Maker Academy teacher Gerry Irrizary assisting students in his Design Principles class. (Amadou Diallo for The Hechinger Report)
NEW YORK — At New York City’s Urban Assembly Maker Academy high school in lower Manhattan, two things immediately stand out. First, its teachers are rarely standing at the front of the classroom dispensing facts and figures for students to dutifully transcribe. Instead, they’re constantly on the move, going from table to table facilitating group discussions and providing feedback as students work. Second, the students reflect the racial diversity of the city. Within one of the nation’s most segregated school systems, Maker Academy has attracted a mix of black, Latino, white and Asian students in which no single group makes up less than 10 percent or more than 46 percent of the population.
“This is the most diverse school that I’ve ever been a part of in my 15 years in education,” says school principal Luke Bauer. “We have kids from the projects and kids who take Ubers.”
The school’s leaders made diversity a priority before it even opened five years ago, Bauer says, when they chose not to use grades or test scores as admissions criteria. They also embraced a nontraditional educational model.
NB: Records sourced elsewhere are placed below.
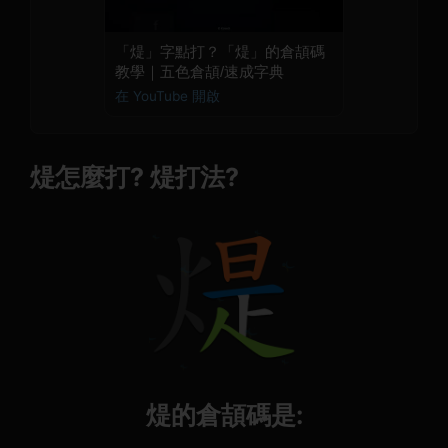
「煶」字點打？「煶」的倉頡碼
教學｜五色倉頡/速成字典
在 YouTube 開啟
煶怎麼打? 煶打法?
煶的倉頡碼是:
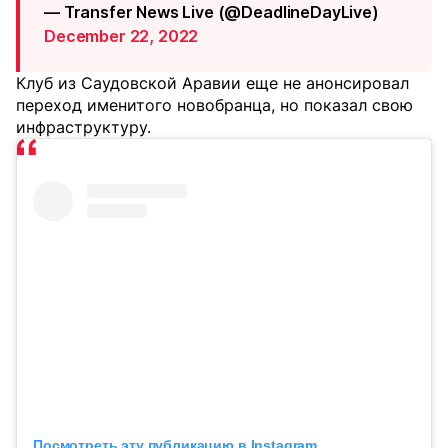
— Transfer News Live (@DeadlineDayLive)
December 22, 2022
Клуб из Саудовской Аравии еще не анонсировал
переход именитого новобранца, но показал свою
инфраструктуру.
Посмотреть эту публикацию в Instagram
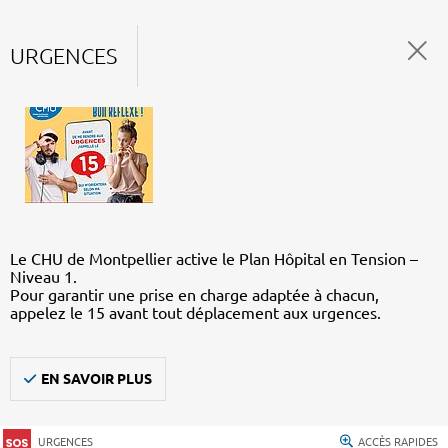
URGENCES
Le CHU de Montpellier active le Plan Hôpital en Tension –
Niveau 1.
Pour garantir une prise en charge adaptée à chacun,
appelez le 15 avant tout déplacement aux urgences.
EN SAVOIR PLUS
URGENCES
ACCÈS RAPIDES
Like a growing number of schools around the country, Maker Academy uses a mastery-based learning model, in which static letter grades on one-off tests and assignments are jettisoned in favor of detailed feedback that students use to revise their work as they progress toward mastery of clearly defined skills. Instead of receiving a C grade on an essay, for example, a student’s evaluation may include a 1 out of 4 in reasoning, a 2 out of 4 in evidence and a 3 out of 4 in communication, with an opportunity to submit additional drafts throughout the semester.
The results are promising. The school saw 90 percent of its inaugural class graduate in 2018 while surpassing the citywide average in measures of college readiness. It ranks high on the education department’s annual school quality surveys, and it’s becoming increasingly attractive to families, with five times more applicants than seats available, according to the most recent city data.
With 1.1 million students in 1,800 schools, New York City’s school system is the largest in the country. By the city’s own count, roughly 70 percent of its schools are segregated by race and income. The result is essentially a two-tiered system of public education — academically thriving schools for students from white and affluent families, and underperforming schools that almost exclusively serve black and Latino students from low-income families.
New York City Mayor Bill de Blasio and his schools chancellor, Richard Carranza, have made racial and socioeconomic equity a priority. A panel commissioned by the mayor recently released a report calling for schools to mirror the demographics of their surrounding neighborhoods and to implement principles of culturally responsive education as a way to combat the city’s persistent achievement gap. At Maker Academy and about three dozen other mastery-based schools in the city, culturally responsive teaching practices are already taking root. These schools are also among the most diverse in the city.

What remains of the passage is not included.